- Poster
- Directed by: Matthew O'Callaghan
- Written by: Tom Sheppard
- Produced by: Spike Brandt Tony Cervone
- Edited by: Russell Eaton
- Storyboard by: Hank Tucker; Tom Sito; James Fujii; James A. Mitchell, Jr.;
- Music by: Christopher Lennertz
- Color process: Deluxe
- Production companies: Reel FX Creative Studios Warner Bros. Animation
- Distributed by: Warner Bros. Pictures
- Release date: September 24, 2010 (with Legend of the Guardians: The Owls of Ga'Hoole);
- Running time: 3 minutes
- Country: United States

= Fur of Flying =

Fur of Flying is a 2010 American animated Looney Tunes short film featuring the characters Wile E. Coyote and the Road Runner. Directed by Matthew O'Callaghan and written by Tom Sheppard, the film was first shown in theaters before Warner Bros. Pictures' feature-length film Legend of the Guardians: The Owls of Ga'Hoole. In 2014, Warner Bros. Animation published this short on YouTube.

== Plot ==
Using a makeshift helicopter-helmet, Wile E. Coyote intends to catch Road Runner while avoiding heat-seeking missiles. The start shows boxes bearing labels of various Acme products. Coyote uses the boxed items to create a wooden helicopter-helmet that he employs to chase the Road Runner.

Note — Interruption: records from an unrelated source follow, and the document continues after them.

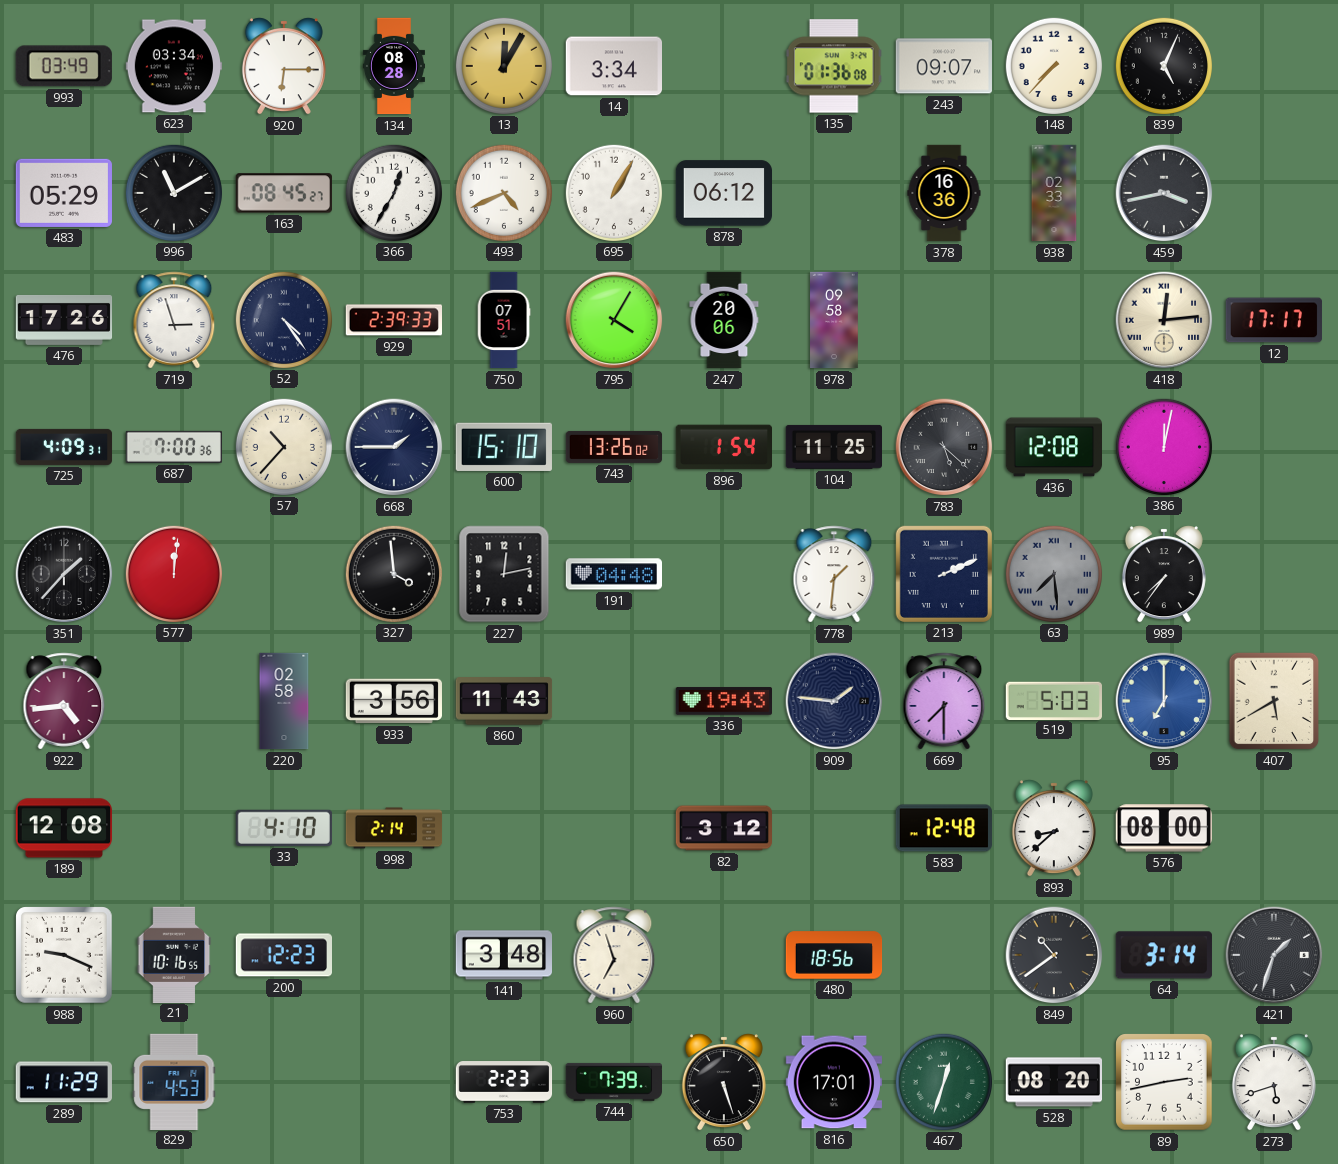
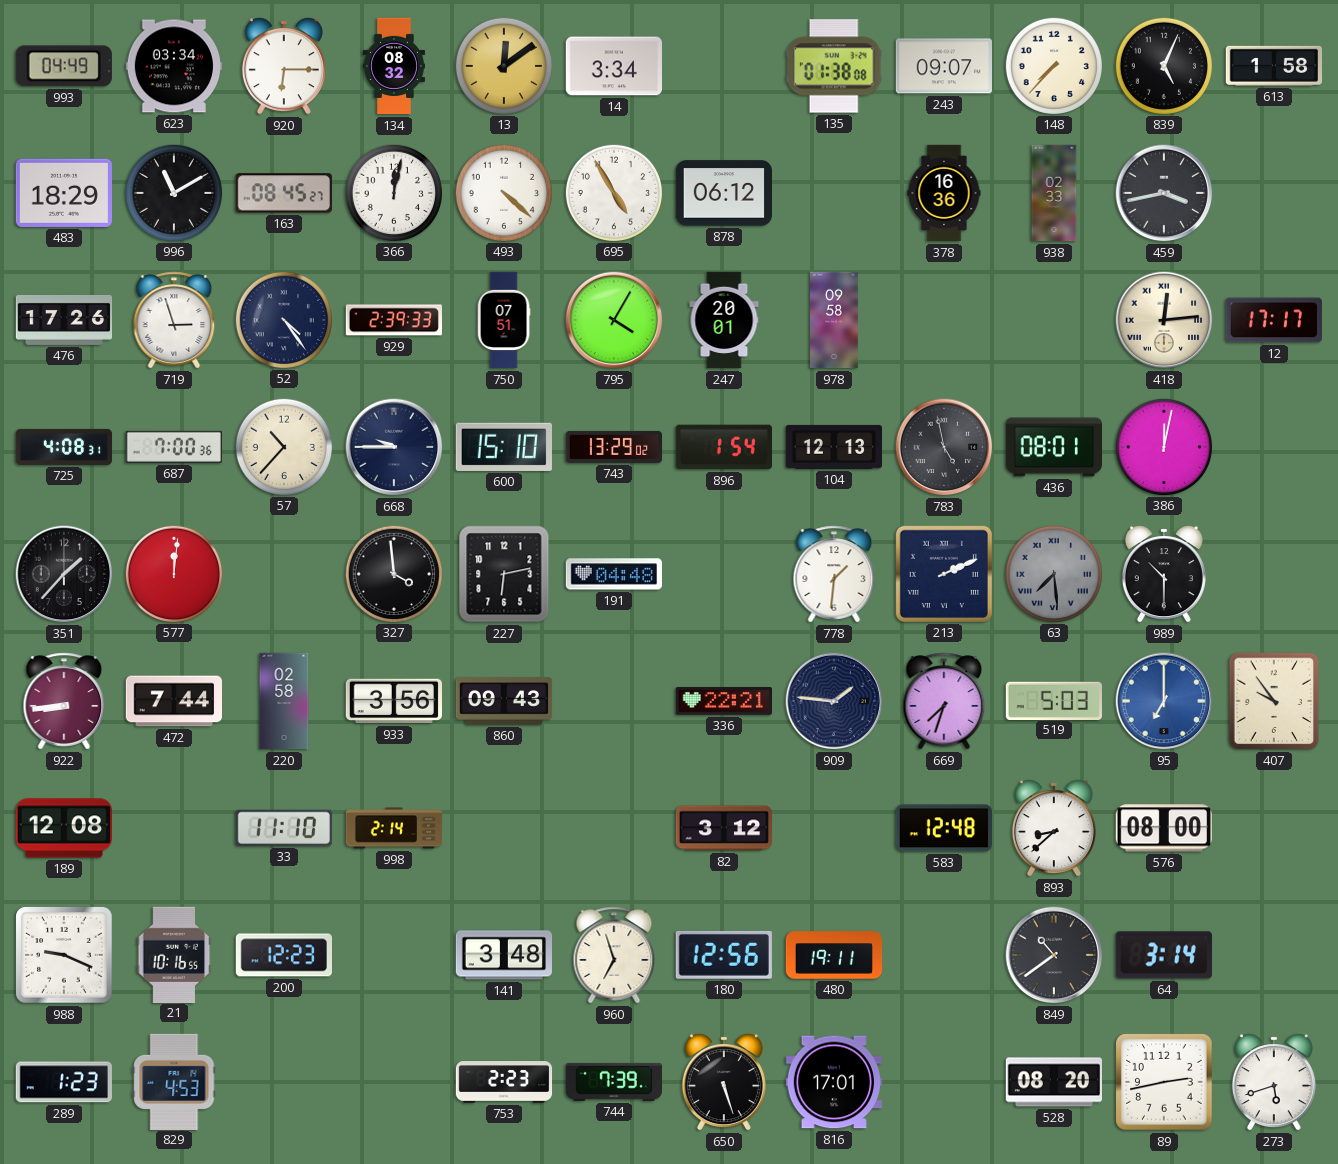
993: 03:49 -> 04:49
134: 08:28 -> 08:32
13: 12:05 -> 12:09
135: 01:36 -> 01:38
613: none -> 1:58
483: 05:29 -> 18:29
366: 12:35 -> 12:02
493: 4:41 -> 4:22
695: 1:05 -> 4:55
247: 20:06 -> 20:01
725: 4:09 -> 4:08
668: 1:45 -> 9:45
743: 13:26 -> 13:29
104: 11:25 -> 12:13
783: 5:22 -> 4:58
436: 12:08 -> 08:01
227: 12:13 -> 6:13
989: 7:36 -> 10:30
922: 4:44 -> 8:44
472: none -> 7:44
860: 11:43 -> 09:43
336: 19:43 -> 22:21
669: 7:30 -> 7:33
407: 5:40 -> 9:54
33: 4:10 -> 11:10
180: none -> 12:56
480: 18:56 -> 19:11
421: 1:33 -> none
289: 11:29 -> 1:23
467: 12:33 -> none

He encounters various environmental obstacles during the chase, including a cactus and rocky protrusions in a narrow canyon. Coyote and the Road Runner enter a restricted area, and 2 missiles are launched to chase them. The red one chases the Road Runner as the blue one chases after Coyote. Coyote ends up on a very high rock with the missile suspending on a branch just above him. Coyote's helmet accidentally activates, carrying him up to the missile, triggering its detonation. The rock breaks, sending Coyote into the path of the missile chasing the Road Runner. The helicopter-helmet comes loose, dooming Coyote to be hit by the remaining missile. He holds up a burnt yellow "That's All Folks!" sign before passing out.

== Release ==
Fur of Flying was released theatrically with Legend of the Guardians: The Owls of Ga'Hoole. The short was also released on the Legend of the Guardians DVD and Blu-ray.

The short was included on the Looney Tunes Super Stars' Road Runner and Wile E. Coyote: Supergenius Hijinks DVD. It was also included as a bonus on the DVD release of Looney Tunes: Rabbits Run.